The men are particularly proud of their new fire truck, which was delivered a few weeks ago. Fire Chief Paul Carr said that they traded the truck in to save money on the total coast of the new truck and upgrades to it, but he estimated that the labor might have cost $3,000 if paid only by cash. Donnie Tyler, who has been with the department since it was founded in 1976 and is president of its board of directors, as well as the firefighter captain, estimated that the total cost of the truck, its extra parts and labor was close to $9,400. The fire truck features a 2008 cabin chassis, and a hydraulic seat that adjusts to the operator’s weight.
The tank on the old truck has been put on the new one and has an inside plastic coating.

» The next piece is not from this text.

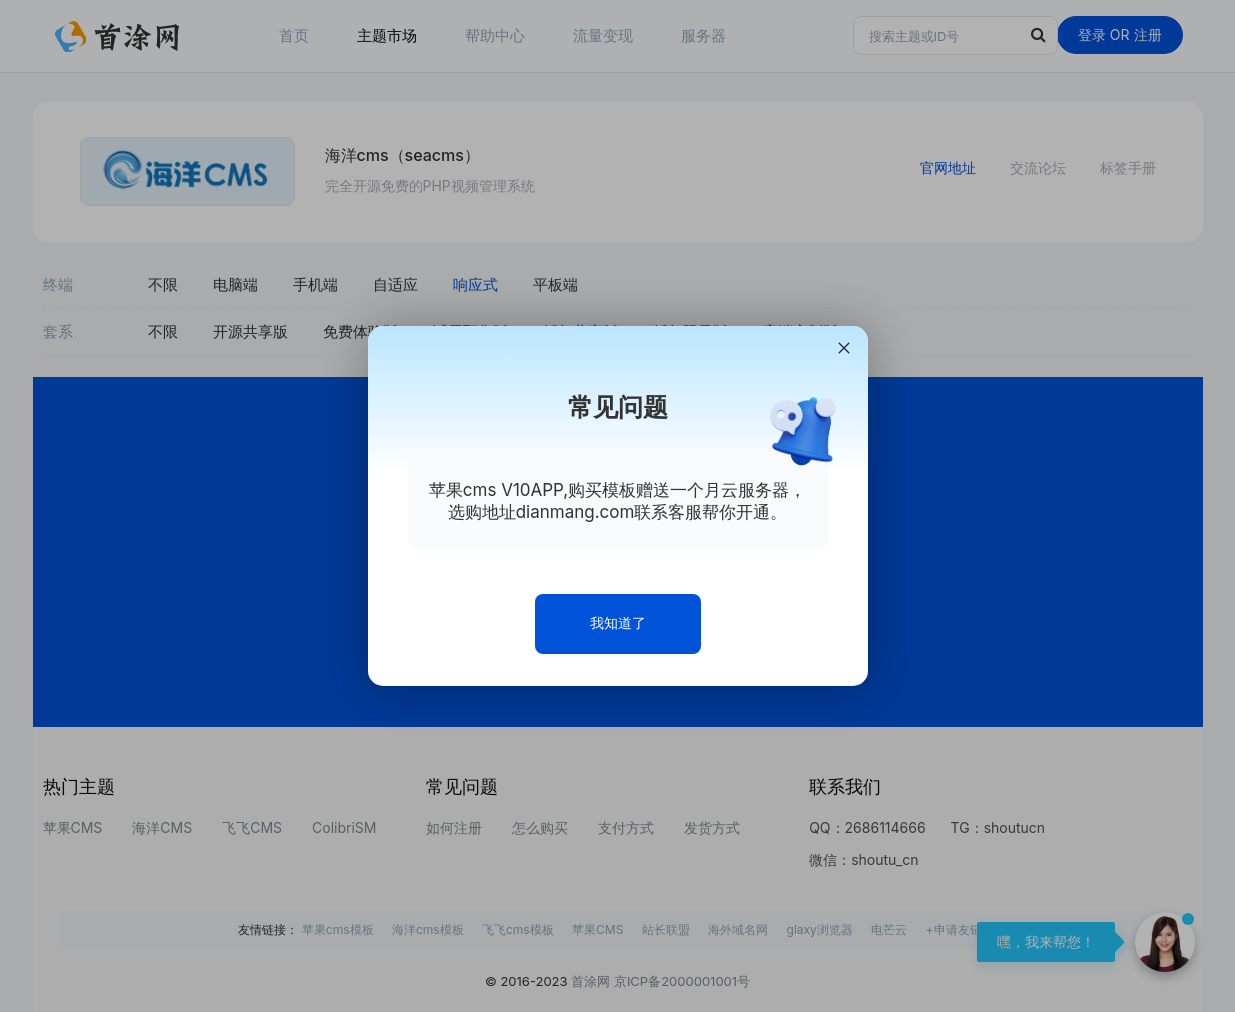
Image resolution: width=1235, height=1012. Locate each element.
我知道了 (618, 622)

Carr said that in the event of an emergency, the water inside could be drunk. It looks pretty sharp, and is covered in aluminum.
“You can shave looking at it,” Tyler said, admiring his beard in the reflection of the tank.

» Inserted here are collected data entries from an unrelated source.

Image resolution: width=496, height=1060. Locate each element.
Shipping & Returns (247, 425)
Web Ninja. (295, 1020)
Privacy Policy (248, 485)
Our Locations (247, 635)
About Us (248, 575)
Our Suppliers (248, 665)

Carr said the International Standards Organization (ISO) insurance had gone down in recent years from a nine to a seven because they have proved that they can get water from existing pumps. He said that ISO requires that they be able to pump 250 gallons a minute for two hours, which both the tankers and both the pumpers can do. The fifth and last vehicle the department owns is a brush truck, which is used for grass fires. Tyler added that one of the pumpers could pump 1,200 gallons a minute while the other can pump 1,000.